A few people gathered along the shoreline to watch the last step in what was a slow and careful journey.

The home, built in 1923, was placed on a barge on Lake Washington and moved from Denny Blaine Park in Seattle's Madison Park neighborhood to Bainbridge Island overnight Wednesday.

The mansion arrived on the south end of the island Thursday morning. Crews with Nickel Brothers, who handled the move, said the home needed to be loaded off in extreme high tide.

Homeowners Mary Rain and her husband had been looking for the perfect house ever since their old home on Bainbridge Island burned down in 2012.
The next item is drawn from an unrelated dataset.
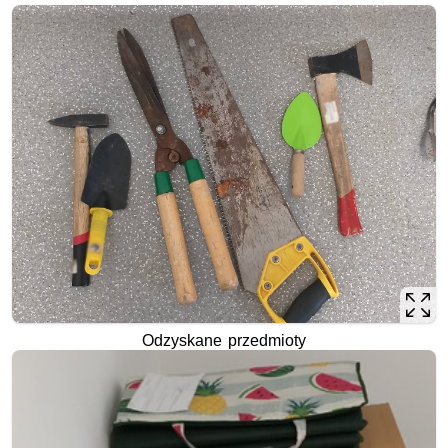
Odzyskane przedmioty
They spotted the four-bedroom vintage home on the website for the Nickel Brothers, which sells and relocates homes, and fell in love. They purchased the home for $850,000, which includes delivery and the price of the home.

"It just feels like it has so many stories," said Mary. "It has history and character. It fact, just today we met a couple of the former owners of this house who grew up in it the 1940s, 1950s, and 1960s."

Mary and her family were among many that spent Wednesday watching the home be loaded onto a barge, as crews prepared it for its journey to Bainbridge Island.

"They're being very responsible with it, actually," said eight-year-old Teoman Champagne, who could barely contain his excitement as the house started moving. "It's super cool!"

According to the Nickels Brothers website, the home features unique architectural details such as custom white oak molding, silk-paneled walls, ironwork stair railings and a massive glass skylight. It also features upgrades such as a gourmet kitchen and a state-of-the-art technology heating and cooling system. Nickel Brothers estimates the home's value between $3.5 million to $6 million.

Rain said the move took months of planning with engineers and the Nickels Brothers.

"It is an amazing engineering challenge," she said. "The house weighs 400 tons. And it has quite a ways to go between here and it's new home."

The home is move-in ready, but they still need to lay a cement foundation at the location in Bainbridge Island. Rain says she and her husband and their three children hope to move in by the end of the summer.

Crews with Nickel Brothers called the recycling of this home a triple win: a win for the original homeowner who did not want to see it demolished, a win for Mary's family, and also a win for the environment. A Nickel Brothers spokesperson said recycling the home prevented nearly 200 trees' worth of lumber used to build it from winding up in the landfill.